Um dos citados pela jornalista é o Wall Street Journal, responsável pela reportagem da autoria de David Luhnow e Carrier Keller-Lynn que alegou que 10% dos funcionários da UNRWA (Agência da ONU para Refugiados Palestinos) estariam ligados ao Hamas e à Jihad Islâmica, enquanto 12 teriam supostamente participado da operação do Hamas em 7 de outubro — levando diversos países ocidentais a suspenderem seus repasses à agência.
“Quem é Carrier Keller-Lynn?

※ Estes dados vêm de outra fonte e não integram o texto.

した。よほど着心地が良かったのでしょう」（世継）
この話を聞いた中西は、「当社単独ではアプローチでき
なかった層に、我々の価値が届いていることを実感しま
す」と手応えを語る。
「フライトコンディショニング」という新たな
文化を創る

É uma jornalista americana-israelense que serviu no exército de ocupação israelense em 2009 e que, numa entrevista, falou sobre seu ativismo anti-Palestina durante seus tempos universitários nos Estados Unidos”, contou Haddad.

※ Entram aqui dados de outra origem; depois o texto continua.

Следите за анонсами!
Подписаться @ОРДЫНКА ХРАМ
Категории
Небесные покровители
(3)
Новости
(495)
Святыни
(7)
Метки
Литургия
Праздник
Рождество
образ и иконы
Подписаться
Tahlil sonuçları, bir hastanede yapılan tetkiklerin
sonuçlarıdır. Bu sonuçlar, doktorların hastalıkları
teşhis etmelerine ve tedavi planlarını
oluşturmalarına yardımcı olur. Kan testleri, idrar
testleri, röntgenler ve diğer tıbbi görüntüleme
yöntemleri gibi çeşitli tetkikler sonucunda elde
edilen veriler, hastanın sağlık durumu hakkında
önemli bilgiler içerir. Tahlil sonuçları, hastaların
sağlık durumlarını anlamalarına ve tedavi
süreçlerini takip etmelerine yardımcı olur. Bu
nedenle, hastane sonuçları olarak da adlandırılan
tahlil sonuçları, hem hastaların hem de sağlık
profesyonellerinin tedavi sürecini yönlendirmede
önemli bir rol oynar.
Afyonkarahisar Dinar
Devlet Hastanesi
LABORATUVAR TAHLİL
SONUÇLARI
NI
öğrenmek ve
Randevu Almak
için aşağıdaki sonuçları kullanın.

Outro exemplo é a revista The Atlantic, que em uma de suas recentes matérias publicadas questionou os números de palestinos mortos e feridos, sobretudo de mulheres e crianças, divulgados pelo Escritório das Nações Unidas para Coordenação de Assuntos Humanitários (OCHA, por sua sigla em inglês) ao longo da guerra.
Em 17 de maio, o veículo publicou a matéria The UN’s Gaza Statistics Make No Sense (“As Estatísticas da ONU sobre Gaza Não Fazem Sentido”, em sua tradução), que, segundo Haddad, busca justificar “legalmente” a morte de crianças palestinas.

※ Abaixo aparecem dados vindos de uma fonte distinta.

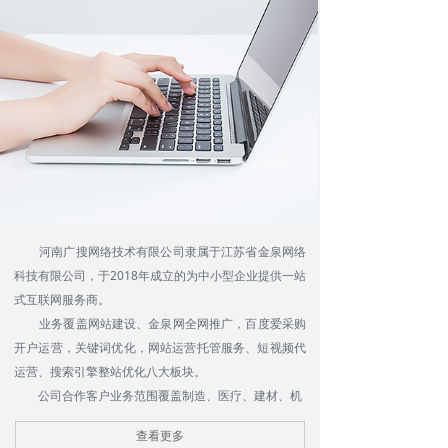
河南广搜网络技术有限公司隶属于江苏省金泉网络
科技有限公司，于2018年成立的为中小型企业提供一站
式互联网服务商。
业务覆盖网站建设、金泉网全网推广，百度爱采购
开户运营，关键词优化，网站运营托管服务、短视频代
运营、搜索引擎整站优化八大板块。
公司合作客户业务范围覆盖制造、医疗、建材、机
械、服务、建筑等多个主流行业近百个细分行业。
查看更多
公司理念：根据其不同客户的商业发展目标与需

A jornalista árabe lembra que o editor-chefe de The Atlantic, Jeffrey Goldberg, chegou a ser voluntário em uma base militar de ocupação israelense na década de 90, e que serviu na prisão de Ktzi’ot: o maior centro de detenção de Israel durante a Primeira Intifada.
“Durante seu serviço militar, ele testemunhou e participou da tortura de palestinos detidos, assim como ele mesmo conta em seu livro Prisoners (Prisioneiros, em sua tradução)”, revelou a jornalista.
O último jornal mencionado foi o The New York Times, do qual Haddad contextualizou o histórico de quatro de seus funcionários ligados diretamente a Israel.
Ronan Berman, o correspondente do veículo em Tel Aviv, e responsável pela maioria das reportagens relacionadas à guerra em Gaza, já serviu o exército de ocupação israelense; Isabel Kershner, autora de uma matéria recentemente publicada prestigiando a participação de soldadas israelenses no conflito, tem atualmente dois filhos no exército de Tel Aviv; David Brooks, com um filho atuando nas Forças Armadas de Israel (IDF, por sua sigla em inglês), afirmou em 2014 ao Hareetz que “a guerra em Gaza provou ao meu filho que servir às IDF estava correto”; e Joe Kahn, filho de um dos integrantes da CAMERA (Comitê de Precisão em Relatórios do Oriente Médio na América, organização norte-americana pró-Israel de monitoramento de mídia), Leo Kahn, trabalha como editor-executivo do NYT e é responsável por determinar a maioria do conteúdo veiculado pelo jornal.